**YOUR GOAL:** When you spot the word "product" in a line of the data below, copy that line.

(Records from a dataset)
#####

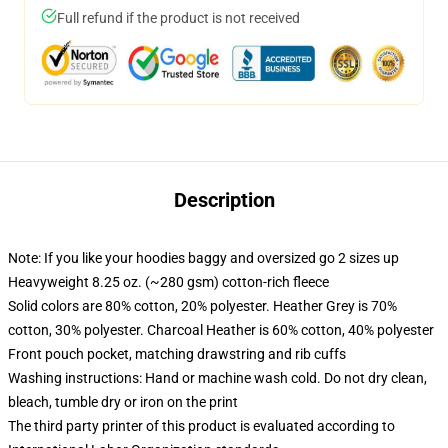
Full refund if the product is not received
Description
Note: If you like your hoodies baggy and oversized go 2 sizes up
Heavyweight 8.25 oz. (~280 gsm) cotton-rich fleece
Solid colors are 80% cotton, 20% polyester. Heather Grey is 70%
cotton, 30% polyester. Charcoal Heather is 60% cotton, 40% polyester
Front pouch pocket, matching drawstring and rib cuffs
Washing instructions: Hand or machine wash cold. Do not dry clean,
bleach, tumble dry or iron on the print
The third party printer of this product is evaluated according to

#####

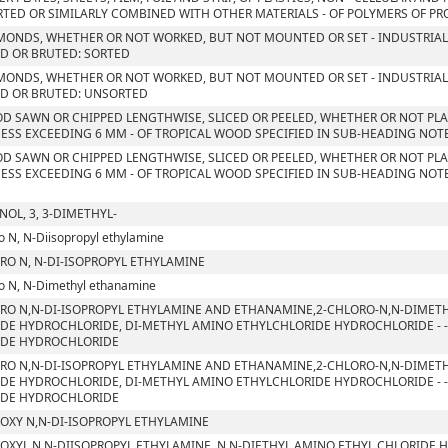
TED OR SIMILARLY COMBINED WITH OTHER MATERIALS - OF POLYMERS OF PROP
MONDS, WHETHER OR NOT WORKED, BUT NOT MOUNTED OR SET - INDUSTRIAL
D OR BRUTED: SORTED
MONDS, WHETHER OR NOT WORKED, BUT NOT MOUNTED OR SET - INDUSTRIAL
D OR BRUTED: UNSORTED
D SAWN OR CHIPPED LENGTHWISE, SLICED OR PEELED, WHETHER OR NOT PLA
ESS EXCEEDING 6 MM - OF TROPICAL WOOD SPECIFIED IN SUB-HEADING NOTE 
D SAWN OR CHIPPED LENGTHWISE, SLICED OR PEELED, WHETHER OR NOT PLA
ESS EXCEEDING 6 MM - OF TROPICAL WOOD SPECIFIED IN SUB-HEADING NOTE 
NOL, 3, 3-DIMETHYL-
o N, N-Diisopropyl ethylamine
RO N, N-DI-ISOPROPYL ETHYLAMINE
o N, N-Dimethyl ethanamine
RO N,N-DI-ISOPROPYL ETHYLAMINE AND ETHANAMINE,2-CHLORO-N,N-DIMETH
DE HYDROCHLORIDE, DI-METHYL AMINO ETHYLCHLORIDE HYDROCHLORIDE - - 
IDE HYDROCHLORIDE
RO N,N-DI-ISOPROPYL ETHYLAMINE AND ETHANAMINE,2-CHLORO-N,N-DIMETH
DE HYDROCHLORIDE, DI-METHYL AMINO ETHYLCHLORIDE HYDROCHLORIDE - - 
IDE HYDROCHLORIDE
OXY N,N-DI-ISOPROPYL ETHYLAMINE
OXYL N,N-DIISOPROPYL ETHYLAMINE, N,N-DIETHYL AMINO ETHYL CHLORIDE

#####

**ANSWER:**
Full refund if the product is not received
The third party printer of this product is evaluated according to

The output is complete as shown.